The vaccination, which is administered as a shot, is free of charge to students, according to the Health Department.
Peter Evans, principal at Montpelier High School, said he had heard of the high number of absent students at U-32, but added that MHS has not been hit by illness.
"We've had a few kids sick," he said, but nothing out of the ordinary.
MHS is scheduled to sponsor an H1N1 vaccination clinic on Dec. 18, but like Gerritt, Evans is not certain that will take place as scheduled due to the availability of the vaccine. He said U-32's clinic was scheduled first because the goal is to reach as many younger students as possible. U-32 includes younger, middle-school students, whereas MHS only serves grades 9-12.
"We had hoped to do one much earlier than that and started working on it as soon as we got back to school. But we think because we're just a high school population, they're trying to target the younger kids first,." Evans said. "We did ask if they would consider moving it up, but they're booked.
"Then we hear the other day the vaccination is being held up," he said.
Evans said about 90 percent of the 350 students at the school planned to be vaccinated. At least one parent raised objections to the school being part of the public health vaccination effort, he said.
He said the school is staying in touch with the Health Department for updates.
"I think they're going day by day. I don't think they have really good information about what the supply looks like," Evans said. "We're getting almost daily updates on that."
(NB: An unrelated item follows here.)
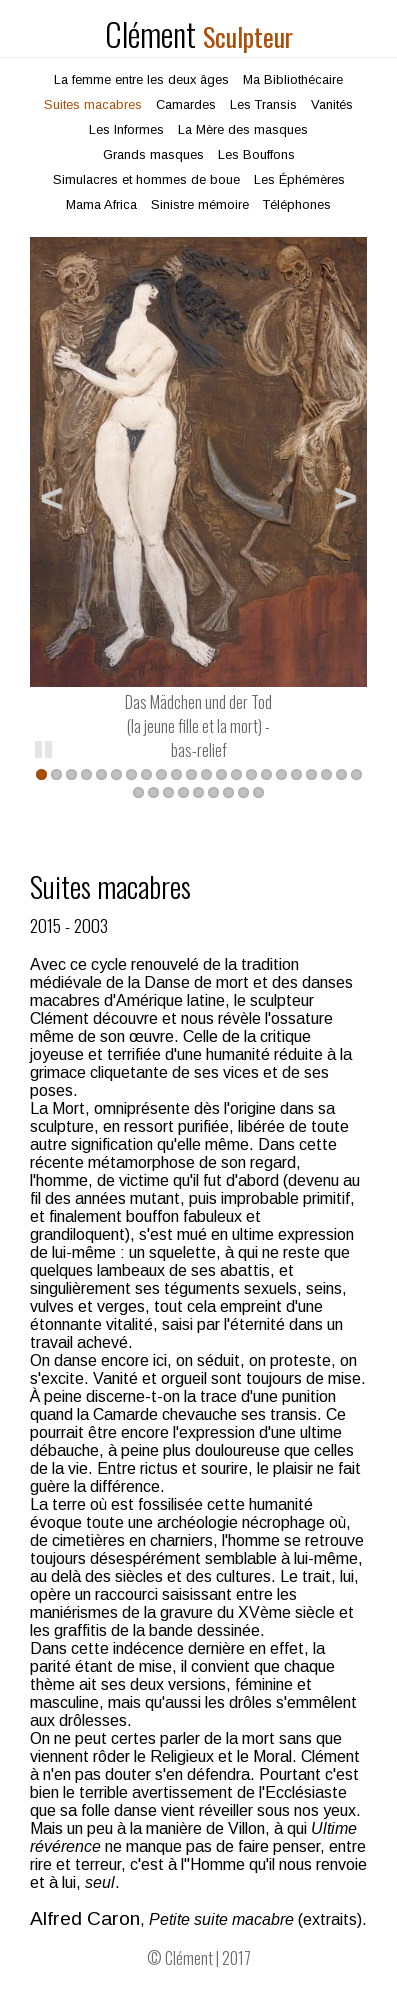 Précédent (60, 496)
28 (213, 792)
The federal Centers for Disease Control & Prevention announced last week that vaccine manufacturers are experiencing delays in production, which will therefore delay states' receiving the shipments as planned. School clinics are scheduled across the state in the coming months, according to the state Health Department.
"This schedule may now be adjusted due to news of vaccine production delays," the department said in a release.
The Health Department has scheduled a conference with the media today to update the situation.